Murnaghan Interview with Sir John Holmes, former UN Head of Humanitarian Affairs, 12.07.15


ANY QUOTES MUST BE ATTRIBUTED TO MURNAGHAN, SKY NEWS

DERMOT MURNAGHAN: Now more than four million Syrians have fled their country since civil war broke out in 2011.  Added to that, more than seven million people within Syria have had to leave their homes because of the fighting, they’ve been displaced.  It’s the biggest refugee population from a single conflict in a generation.  Sir John Hunt is the former Under Secretary General for Humanitarian Affairs and Emergency Relief at the United Nations, he is now the co-chairman of the International Rescue Committee UK and very good morning to you Sir John.  Just those numbers are spine-chilling and we hear of course that the pace is accelerating.  

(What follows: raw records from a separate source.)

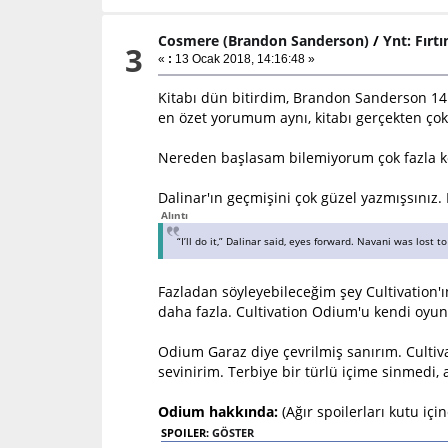
Cosmere (Brandon Sanderson)
/
Ynt: Fırtı
3
«
:
13 Ocak 2018, 14:16:48 »
Kitabı dün bitirdim, Brandon Sanderson 14 K
en özet yorumum aynı, kitabı gerçekten ço
Nereden başlasam bilemiyorum çok fazla kon
Dalinar'ın geçmişini çok güzel yazmışsınız
Alıntı
“I’ll do it,” Dalinar said, eyes forward. Navani was lost 
Fazladan söyleyebileceğim şey Cultivation'ı
daha fazla. Cultivation Odium'u kendi oy
Odium Garaz diye çevrilmiş sanırım. Cultivat
sevinirim. Terbiye bir türlü içime sinmedi,
Odium hakkında:
(Ağır spoilerları kutu içi
SPOILER:
GÖSTER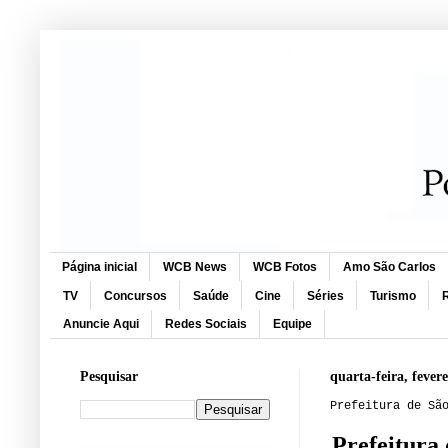
Página inicial
WCB News
WCB Fotos
Amo São Carlos
TV
Concursos
Saúde
Cine
Séries
Turismo
R
Anuncie Aqui
Redes Sociais
Equipe
Pesquisar
quarta-feira, fever
Prefeitura de Sã
Prefeitura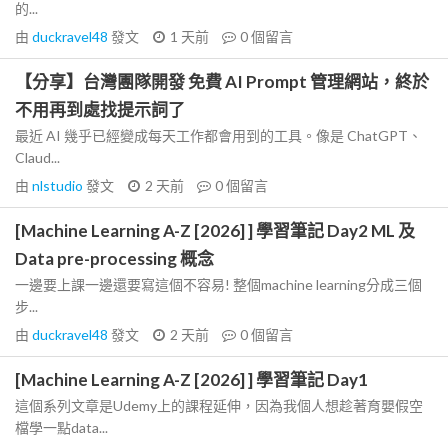
的...
由
duckravel48
發文
1 天前
0
個留言
【分享】台灣團隊開發 免費 AI Prompt 管理網站，終於
不用再到處找提示詞了
最近 AI 幾乎已經變成每天工作都會用到的工具。像是 ChatGPT、
Claud...
由
nlstudio
發文
2 天前
0
個留言
[Machine Learning A-Z [2026] ] 學習筆記 Day2 ML 及
Data pre-processing 概念
一邊要上課一邊還要寫這個不容易! 整個machine learning分成三個
步...
由
duckravel48
發文
2 天前
0
個留言
[Machine Learning A-Z [2026] ] 學習筆記 Day1
這個系列文章是Udemy上的課程延伸，因為我個人想趁著育嬰假空
檔學一點data...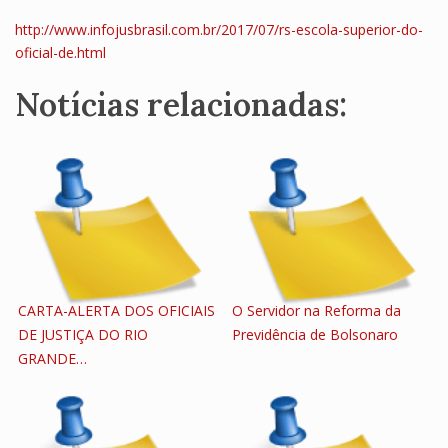
http://www.infojusbrasil.com.br/2017/07/rs-escola-superior-do-
oficial-de.html
Notícias relacionadas:
CARTA-ALERTA DOS OFICIAIS
O Servidor na Reforma da
DE JUSTIÇA DO RIO
Previdência de Bolsonaro
GRANDE…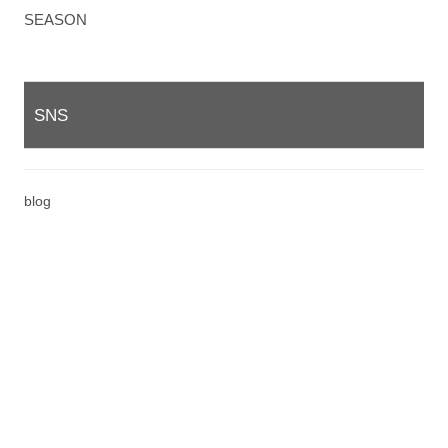
SEASON
SNS
blog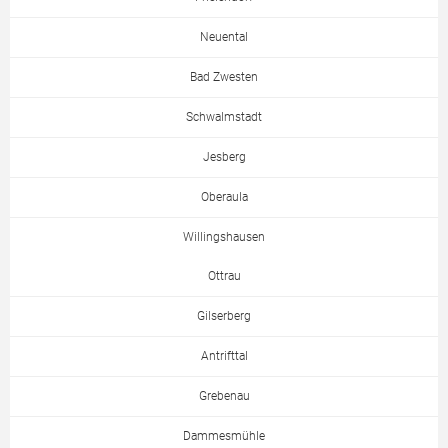
Neuental
Bad Zwesten
Schwalmstadt
Jesberg
Oberaula
Willingshausen
Ottrau
Gilserberg
Antrifttal
Grebenau
Dammesmühle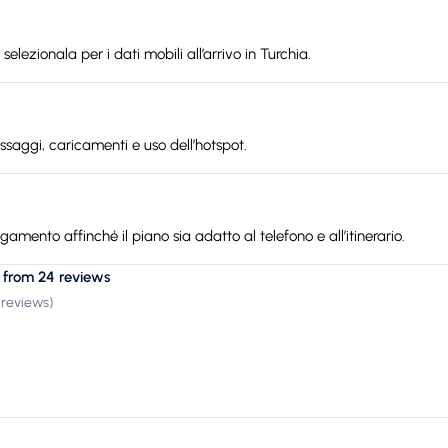
elezionala per i dati mobili all’arrivo in Turchia.
ssaggi, caricamenti e uso dell’hotspot.
gamento affinché il piano sia adatto al telefono e all’itinerario.
 from 24 reviews
 reviews
)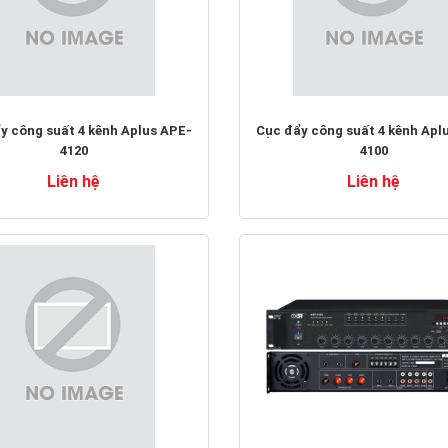
y công suất 4 kênh Aplus APE-
Cục đẩy công suất 4 kênh Apl
4120
4100
Liên hệ
Liên hệ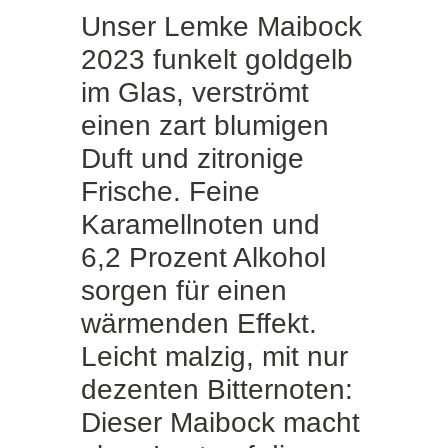
Unser Lemke Maibock
2023 funkelt goldgelb
im Glas, verströmt
einen zart blumigen
Duft und zitronige
Frische. Feine
Karamellnoten und
6,2 Prozent Alkohol
sorgen für einen
wärmenden Effekt.
Leicht malzig, mit nur
dezenten Bitternoten:
Dieser Maibock macht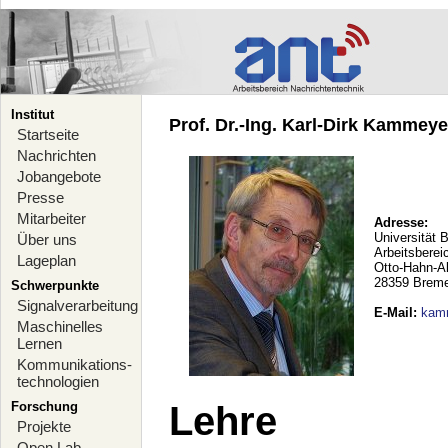
Institut
Prof. Dr.-Ing. Karl-Dirk Kammeyer
Startseite
Nachrichten
Jobangebote
Presse
Mitarbeiter
Adresse:
Universität 
Über uns
Arbeitsberei
Lageplan
Otto-Hahn-A
28359 Brem
Schwerpunkte
Signalverarbeitung
E-Mail
:
kam
Maschinelles
Lernen
Kommunikations-
technologien
Forschung
Lehre
Projekte
Open Lab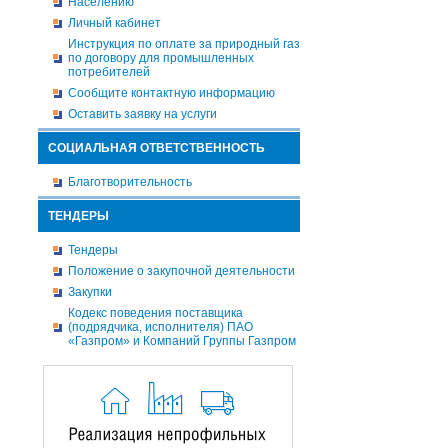
Населению
Личный кабинет
Инструкция по оплате за природный газ
по договору для промышленных
потребителей
Сообщите контактную информацию
Оставить заявку на услуги
СОЦИАЛЬНАЯ ОТВЕТСТВЕННОСТЬ
Благотворительность
ТЕНДЕРЫ
Тендеры
Положение о закупочной деятельности
Закупки
Кодекс поведения поставщика
(подрядчика, исполнителя) ПАО
«Газпром» и Компаний Группы Газпром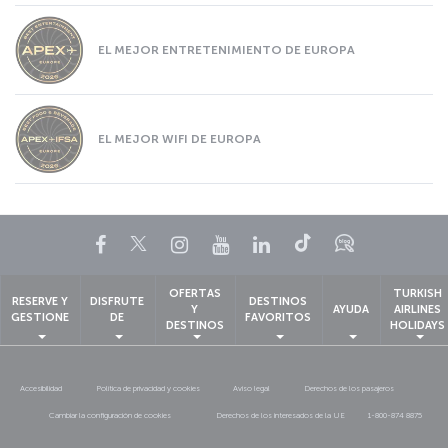
EL MEJOR ENTRETENIMIENTO DE EUROPA
EL MEJOR WIFI DE EUROPA
Facebook
Twitter
Instagram
YouTube
LinkedIn
TikTok
Blog
OFERTAS
TURKISH
RESERVE Y
DISFRUTE
DESTINOS
Y
AYUDA
AIRLINES
GESTIONE
DE
FAVORITOS
DESTINOS
HOLIDAYS
Accesibilidad
Política de privacidad y cookies
Aviso legal
Derechos de los pasajeros
Cambiar la configuración de cookies
Derechos de los interesados de la UE
1-800-874 8875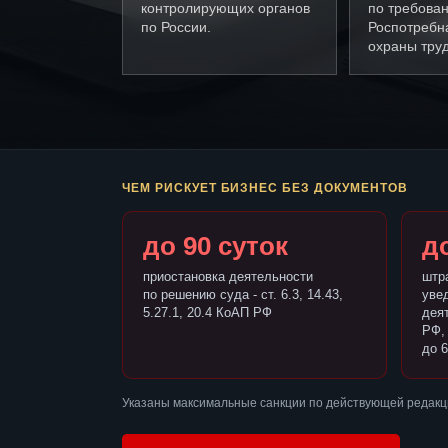
контролирующих органов
по требова
по России.
Роспотребн
охраны труд
ЧЕМ РИСКУЕТ БИЗНЕС БЕЗ ДОКУМЕНТОВ
до 90 суток
до
приостановка деятельности
штр
по решению суда - ст. 6.3, 14.43,
уве
5.27.1, 20.4 КоАП РФ
деят
РФ,
до 6
Указаны максимальные санкции по действующей редакц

SIR JOHN HOLMES: The numbers are truly appalling and I think we are not really taking the full measure of them because we have become too used to it. It is a dreadful crisis with dreadful human consequences for the refugees, for those still living in Syria and for the countries around it and to be honest, the international community is just not doing enough in any sense.  We need first of all to fix the problem, we need another major international initiative to get round the table to try and do something about the problem, otherwise it is simply going to get worse and worse and the numbers are going to accelerate.  Those people are no longer staying where they were in Lebanon or Jordan, which are suffering hugely from the influx, they are beginning to move to Europe and that’s why we see the crisis in the Mediterranean as well.

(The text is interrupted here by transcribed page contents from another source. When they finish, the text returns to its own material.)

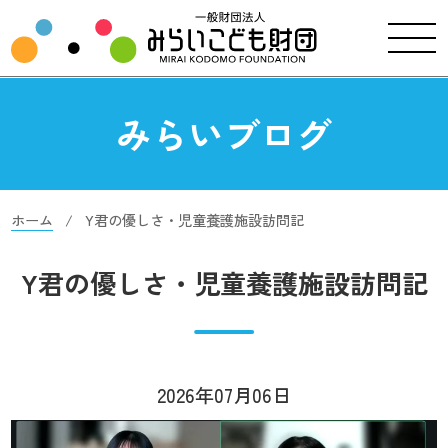
みらいブログ
ホーム
Y君の優しさ・児童養護施設訪問記
Y君の優しさ・児童養護施設訪問記
2026年07月06日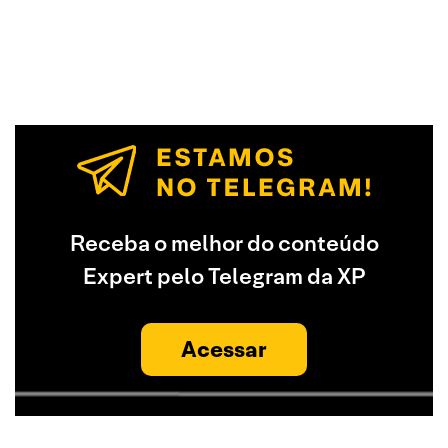
Receba o melhor do conteúdo
Expert pelo Telegram da XP
Acessar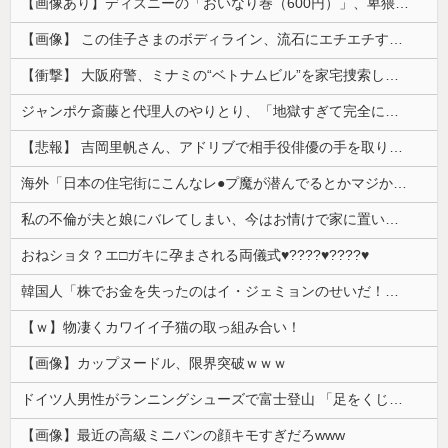
【画像あり】ディズニーの「おいなり巻（600円）」、卑猥すぎて賛否両論ｗｗｗｗｗ
【画像】 この佳子さまのボディライン、流石にエチエチすぎやろ！
【衝撃】 大阪府警、ミナミの“ベトナムビル”を家宅捜索した結果・・・・・・
ジャンポケ斎藤と代理人のやりとり、「地獄すぎて完全にコントになってる……」と衝撃を受ける人が続出中
【悲報】 吉岡里帆さん、アドリブで相手役俳優の手を取りお○ぱいに押し当てる
海外「日本の住宅街にこんなレ●プ魔が潜んでるとかマジかよ…さすがHENTAIの国…」
私の不倫が夫と娘にバレてしまい、今はお情けで家に置いてもらっている状態です。行為を娘に見られていたなんて全く気付きませんでした。娘の「汚...
おねショタ？エ□ガキに孕まされる両儀式♥️????♥️????♥️
韓国人「株でお金を失ったのはイ・ジェミョンのせいだ！」として支持率が右肩下がりに……まあ、本当にその側面があるので救えないんですが
【ｗ】物凄くカワイイ子猫の取っ組み合い！
【画像】カップヌードル、限界突破ｗｗｗ
ドイツ人男性がランニングシューズで富士登山 「足をくじいて動けない」
【画像】最近の高級ミニバンの顔キモすぎだろwww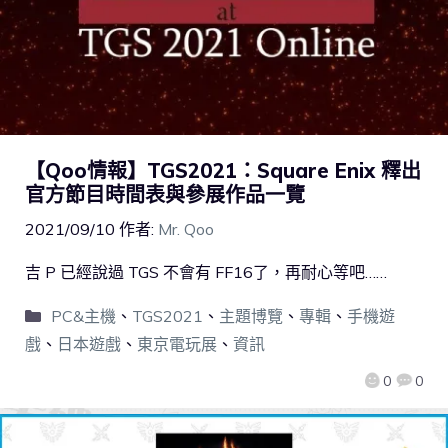
【Qoo情報】TGS2021：Square Enix 釋出
官方節目時間表與參展作品一覽
2021/09/10
作者:
Mr. Qoo
吉 P 已經說過 TGS 不會有 FF16了，再耐心等吧……
PC&主機
、
TGS2021
、
主題博覽
、
專輯
、
手機遊
戲
、
日本遊戲
、
東京電玩展
、
資訊
0
0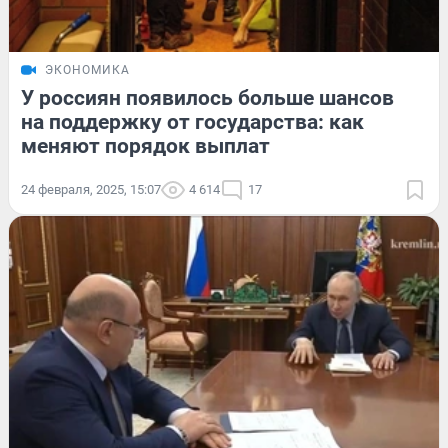
ЭКОНОМИКА
У россиян появилось больше шансов
на поддержку от государства: как
меняют порядок выплат
24 февраля, 2025, 15:07
4 614
17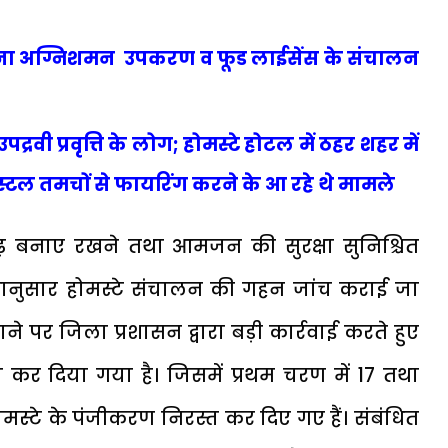
बिना अग्निशमन उपकरण व फूड लाईसेंस के संचालन
्रवी प्रवृत्ति के लोग; होमस्टे होटल में ठहर शहर में
िस्टल तमचों से फायरिंग करने के आ रहे थे मामले
ृढ़ बनाए रखने तथा आमजन की सुरक्षा सुनिश्चित
्देशानुसार होमस्टे संचालन की गहन जांच कराई जा
ाने पर जिला प्रशासन द्वारा बड़ी कार्रवाई करते हुए
कर दिया गया है। जिसमें प्रथम चरण में 17 तथा
ोमस्टे के पंजीकरण निरस्त कर दिए गए हैं। संबंधित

DM: And Turkey, in terms of numbers, bearing the brunt.  

SIR JOHN HOLMES: I think Turkey has something like one and a half million refugees but in Lebanon it is one third of the population are now either Syrians or Palestinians.  Jordan, 20% of the population are now Syrians.  This is putting enormous strain on countries which are fragile and not particularly economically strong to start with and I think one of the things we need to do apart from continuing to finance the immediate relief for the refugees, is to give more help to those countries to bear that burden because they are acting in a way as our collective security by looking after these people, we owe it to them to really step up to the plate more than we have done.  I am not blaming the UK particularly, the UK I think has been very generous in many ways, but the whole international community has to recognise the real seriousness of this situation and start to do more about it, otherwise we are going to pay the price here even more than we are already.

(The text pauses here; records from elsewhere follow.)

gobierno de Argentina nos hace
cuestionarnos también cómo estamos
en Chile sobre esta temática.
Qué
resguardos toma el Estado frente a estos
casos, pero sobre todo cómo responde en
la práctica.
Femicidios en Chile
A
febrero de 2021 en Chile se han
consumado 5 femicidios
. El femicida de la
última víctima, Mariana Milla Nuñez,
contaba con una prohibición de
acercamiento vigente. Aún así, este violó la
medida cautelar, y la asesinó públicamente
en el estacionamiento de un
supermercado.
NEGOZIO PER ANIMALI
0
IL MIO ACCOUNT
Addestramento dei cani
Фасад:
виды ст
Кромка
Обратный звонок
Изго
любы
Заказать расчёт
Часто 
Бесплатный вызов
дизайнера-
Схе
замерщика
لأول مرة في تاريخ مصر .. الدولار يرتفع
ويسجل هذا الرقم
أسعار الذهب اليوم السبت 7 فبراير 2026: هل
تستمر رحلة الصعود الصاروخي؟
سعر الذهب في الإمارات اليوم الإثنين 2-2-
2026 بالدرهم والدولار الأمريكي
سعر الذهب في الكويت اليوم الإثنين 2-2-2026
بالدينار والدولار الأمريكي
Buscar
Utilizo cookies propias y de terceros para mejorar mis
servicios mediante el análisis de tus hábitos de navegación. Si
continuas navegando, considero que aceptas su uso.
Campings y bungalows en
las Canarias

DM: And is part of that recognition also recognising the situation within Syria, that isn’t being solved any time soon, far from it and therefore one has to look at the numbers that have left Syria and those displaced within it, and make a view as to whether they are ever going to be able to go back.

SIR JOHN HOLMES: I think there is a huge question about whether Syria will ever be able to be put back together in the form it was before all this started and frankly I have my doubts about that but whatever the truth of that, what we need to do now, what the international community need to do, the Americans and the Russians and the British and the Turks and the Saudis and the Iranians, is actually get round a table without preconditions, to discuss how to bring this civil war in Syria to an end.  I don’t have a magic solution, I recognise all of the problems but I think if you can do it without preconditions, without for example insisting that Assad has to go first, maybe that will provide a way forward because if we simply wait for a military solution this is going to get worse, there may not be one for years if ever and meanwhile people are suffering and when people have been refugees for four or five years already, you’re losing a whole generation of children.  Most of those children are not at school in any shape or form, they are losing their education, they are losing their chance for the future, that’s why they are beginning to cross into Greece particularly.  This is a desperate situation which we are too complacent about.  

DM: So do you think the European Union as a whole then, the UK included, just in terms of numbers should take more Syrian refugees?   

SIR JOHN HOLMES: I think we should as a gesture of solidarity with those who are bearing the burden on the borders but this is not going to solve the problem.  There are far too many to come to Europe and you don’t want to simply move the problem wholesale here but if we are not prepared to take a decent number of those who are most vulnerable and suffer the most in the US and in the European Union and elsewhere, to show that we care, as a gesture of solidarity, than I think we have no credibility to talk to the countries around Syria and even to talk to the Syrians themselves, about what they should do next.  So I think we should take more, it doesn’t need to be a vast number but without doing that we really look as if we are uncaring and simply trying to keep the problem away from our borders, which we will not succeed in the end in doing.  

DM: Sir John, very interesting talking to you, thank you very much indeed. Sir John Holmes there, former Under Secretary General for Humanitarian Affairs and Emergency Relief at the UN.